Types of Clinical Trial Data
The types of data collected in a clinical trial can be characterized by their ultimate use:
Prerandomization: data include determination of eligibility, indication of stage or severity of disease, indication of concomitant risk factors, and indication of important subgroups for specified or exploratory analyses.
Postrandomization primary treatment compliance: data include information on compliance (dose reduction, delay, and termination, protocol-specified adaptations versus patient/provider choice) and on realized treatment, which includes duration of treatment, cumulative dosing, and dose intensity.
Postrandomization concomitant or auxiliary treatments: data include safety and efficacy outcomes, including intermediate measures and surrogate measures, as well as measures of secondary outcomes.
Mechanisms of Missing Data
There are a variety of ways that data that are intended to be collected in a clinical trial can be missing. A patient can fail to be included in the denominator for which measurement is scientifically relevant for at least two major reasons. One is that the patient was never included for scientific reasons (e.g., pregnancy test in men) or for efficiency reasons. The second is that the patient is no longer included due to end of protocol-specified time frame due to scientific reasons (e.g., death), efficacy or efficiency reasons (e.g., symptom relief in a trial separating efficacy and safety analyses), or ethical reasons (e.g., crossover to a known, more effective rescue therapy).
There is also item nonresponse, which can be due to: (1) clinical inadvisability for specific invasive procedures (e.g., liver biopsy in patient with bleeding disorder), (2) patient refusal for specific invasive procedures or measurements (e.g., refused biopsies), (3) patient refusal to answer specific questions (e.g., sexual behavior, income), or (4) patient’s missing clinic visits on time-sensitive measurements.
There is administrative missingness, when the protocol allows study termination prior to complete data collection on each subject, leading to missing repeated measures or censored time to event. There is also missingness from competing risks (e.g., censoring by death from other causes in a cancer clinical trial), missingness due to treatment noncompliance (which is relevant when trying to evaluate a treatment or treatment regimen, rather than a treatment strategy), missingness due to loss to follow-up, missingness due to withdrawal of consent, and missingness due to data editing (values out of range).
In the body of the report, we focus our discussion of sensitivity analyses on sensitivity to the assumption about the underlying mechanism producing the missing values. There are other aspects of a statistical model for which sensitivity should be assessed.
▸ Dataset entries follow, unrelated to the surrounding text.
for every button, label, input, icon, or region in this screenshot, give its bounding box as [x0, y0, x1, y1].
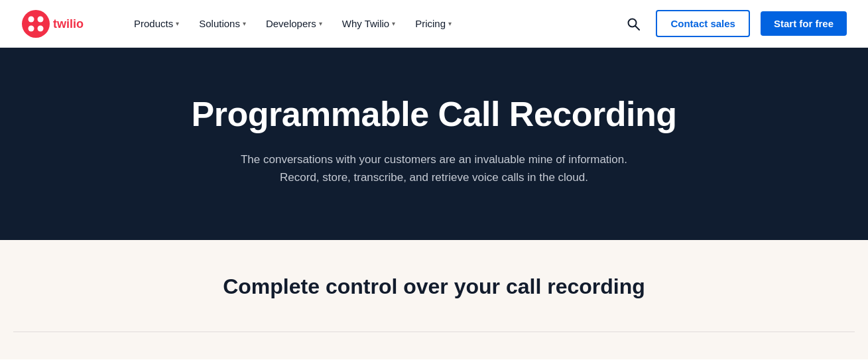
- nav-actions: Contact sales Start for free: [621, 10, 847, 37]
- chevron-down-icon: ▾: [243, 20, 246, 27]
- svg-text:twilio: twilio: [53, 17, 84, 30]
- svg-point-1: [29, 16, 34, 22]
- nav-item-developers[interactable]: Developers ▾: [258, 13, 330, 34]
- svg-line-7: [636, 26, 640, 30]
- nav-item-solutions[interactable]: Solutions ▾: [191, 13, 254, 34]
- navbar: twilio Products ▾ Solutions ▾ Developers…: [0, 0, 868, 48]
- contact-sales-button[interactable]: Contact sales: [656, 10, 750, 37]
- lower-divider: [13, 332, 855, 332]
- chevron-down-icon: ▾: [448, 20, 452, 27]
- twilio-wordmark: twilio: [53, 17, 99, 31]
- hero-subtitle: The conversations with your customers ar…: [229, 151, 640, 186]
- svg-point-3: [29, 25, 34, 31]
- search-button[interactable]: [621, 12, 645, 36]
- hero-title: Programmable Call Recording: [191, 95, 676, 135]
- svg-point-6: [629, 19, 637, 27]
- chevron-down-icon: ▾: [392, 20, 395, 27]
- svg-point-0: [22, 10, 50, 38]
- hero-section: Programmable Call Recording The conversa…: [0, 48, 868, 240]
- search-icon: [627, 17, 640, 30]
- lower-section: Complete control over your call recordin…: [0, 240, 868, 359]
- chevron-down-icon: ▾: [319, 20, 322, 27]
- nav-item-pricing[interactable]: Pricing ▾: [407, 13, 460, 34]
- chevron-down-icon: ▾: [176, 20, 179, 27]
- svg-point-4: [38, 25, 44, 31]
- nav-links: Products ▾ Solutions ▾ Developers ▾ Why …: [126, 13, 621, 34]
- nav-item-why-twilio[interactable]: Why Twilio ▾: [334, 13, 403, 34]
- svg-point-2: [38, 16, 44, 22]
- twilio-logo: [21, 9, 50, 38]
- lower-section-title: Complete control over your call recordin…: [223, 274, 645, 299]
- nav-item-products[interactable]: Products ▾: [126, 13, 187, 34]
- logo-link[interactable]: twilio: [21, 9, 99, 38]
- start-for-free-button[interactable]: Start for free: [761, 11, 847, 36]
Here is an outline of the steps leading to a comprehensive sensitivity analysis for such models:
Presumed mechanisms of missing data: steps would include identification of data likely to be missing, speculation on mechanisms leading to that missing data, and specification of analyses of missing data patterns.
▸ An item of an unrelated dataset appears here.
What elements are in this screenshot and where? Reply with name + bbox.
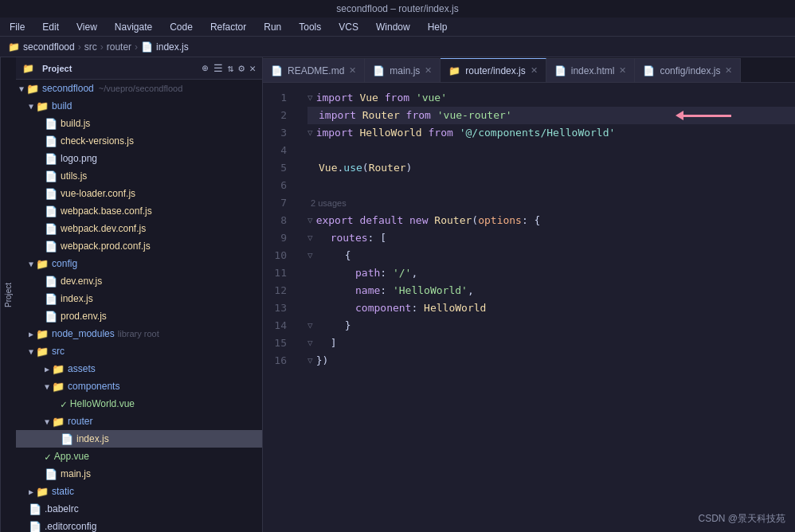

Planned analyses to deal with missing data: presumed model assumes either missing completely at random, missing at random, or missing not at random (as defined in Chapter 3); the population with available data that will be used (e.g., complete cases, all available data, etc.); the variables that will be used; how variables will be modeled; distributional assumptions; the statistical model; and the statistical paradigm (Bayesian, frequentist, likelihood).
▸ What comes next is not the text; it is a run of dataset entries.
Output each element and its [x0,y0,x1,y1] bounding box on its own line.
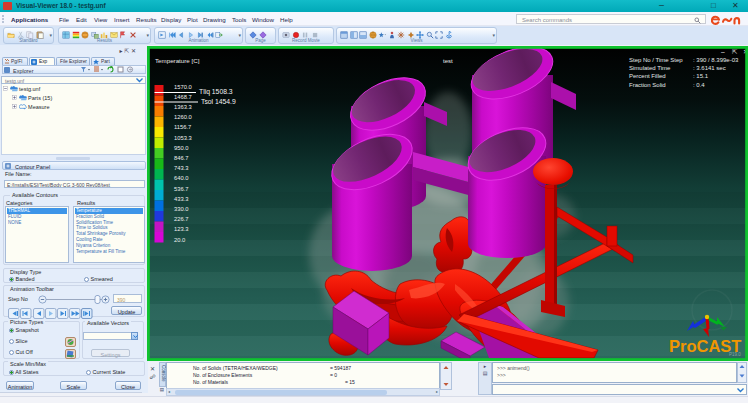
svg-text:: 390 / 8.399e-03: : 390 / 8.399e-03 [693,57,739,63]
svg-text:846.7: 846.7 [174,155,189,161]
svg-text:Temperature [C]: Temperature [C] [155,57,200,64]
svg-text:: 0.4: : 0.4 [693,82,705,88]
svg-text:Step No / Time Step: Step No / Time Step [629,57,683,63]
svg-text:536.7: 536.7 [174,186,189,192]
svg-text:950.0: 950.0 [174,145,189,151]
svg-text:1156.7: 1156.7 [174,124,191,130]
svg-text:P19.0: P19.0 [729,352,741,357]
svg-text:20.0: 20.0 [174,237,185,243]
svg-text:1053.3: 1053.3 [174,135,192,141]
svg-text:Fraction Solid: Fraction Solid [629,82,666,88]
svg-text:743.3: 743.3 [174,165,189,171]
svg-text:1570.0: 1570.0 [174,84,192,90]
svg-text:–: – [721,48,725,55]
svg-text:330.0: 330.0 [174,206,189,212]
svg-text:Percent Filled: Percent Filled [629,73,666,79]
svg-text:1363.3: 1363.3 [174,104,192,110]
svg-text:433.3: 433.3 [174,196,189,202]
svg-text:Tsol 1454.9: Tsol 1454.9 [201,98,236,105]
svg-text:640.0: 640.0 [174,175,189,181]
svg-text:Tliq 1508.3: Tliq 1508.3 [199,88,233,96]
svg-text:1468.7: 1468.7 [174,94,192,100]
svg-text:Simulated Time: Simulated Time [629,65,671,71]
svg-text:226.7: 226.7 [174,216,189,222]
svg-text:⇱: ⇱ [732,48,738,55]
svg-text:: 15.1: : 15.1 [693,73,709,79]
svg-text:: 3.6141 sec: : 3.6141 sec [693,65,726,71]
svg-text:1260.0: 1260.0 [174,114,192,120]
svg-text:123.3: 123.3 [174,226,189,232]
svg-text:test: test [443,58,453,64]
Sensitivity analyses: one will need (a) a framework for exploring effect of distributional assumptions, (b) a framework for exploring effect of variable modeling (e.g., linear, dichotomized, interactions), (c) a framework for exploring effect of considering other variables, (d) a framework for exploring effect of changing population used for modeling, (e) a framework for exploring effect of assumptions of missing at random or missing not at random, and, finally, (f) possible augmented data collection that can shed light on assumptions.